Editor’s Note: This interview first appeared in Path Finders, an email newsletter from the Daily Yonder. Each week, Path Finders features a Q&A with a rural thinker, creator, or doer. Like what you see here? You can join the mailing list at the bottom of this article and receive more conversations like this in your inbox each week.
Ashleigh Bell Pedersen is a writer and actor living in Austin, Texas. Her first novel, The Crocodile Bride, releases May 10th from Hub City Press.

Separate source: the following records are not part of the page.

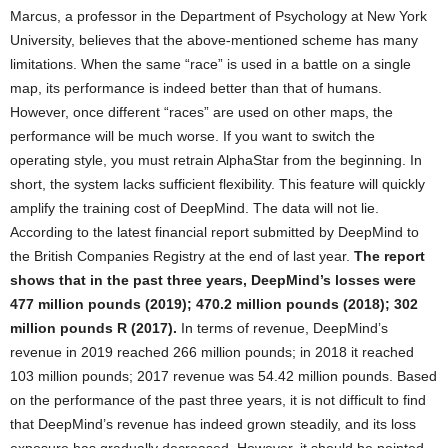
Marcus, a professor in the Department of Psychology at New York
University, believes that the above-mentioned scheme has many
limitations. When the same “race” is used in a battle on a single
map, its performance is indeed better than that of humans.
However, once different “races” are used on other maps, the
performance will be much worse. If you want to switch the
operating style, you must retrain AlphaStar from the beginning. In
short, the system lacks sufficient flexibility. This feature will quickly
amplify the training cost of DeepMind. The data will not lie.
According to the latest financial report submitted by DeepMind to
the British Companies Registry at the end of last year.
The report
shows that in the past three years, DeepMind’s losses were
477 million pounds (2019); 470.2 million pounds (2018); 302
million pounds R (2017).
In terms of revenue, DeepMind’s
revenue in 2019 reached 266 million pounds; in 2018 it reached
103 million pounds; 2017 revenue was 54.42 million pounds. Based
on the performance of the past three years, it is not difficult to find
that DeepMind’s revenue has indeed grown steadily, and its loss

A tale of generational trauma and its ferment, the book follows 11-year-old Sunshine Turner and her father Billy through one slow, haunted summer in Fingertip, Louisiana – a one-road town deep in the process of “dying on the vine.”
We talk about the myth of the fresh start, the meaning of eggs-in-a-basket, and her decision to construct a town full of outsiders, below.

Olivia Weeks, The Daily Yonder: In the book there are stories of mischievous elves and crocodiles accepting bribes in exchange for mercy. Are any of these tales reminiscent of stories from your own childhood? Where’d they come from?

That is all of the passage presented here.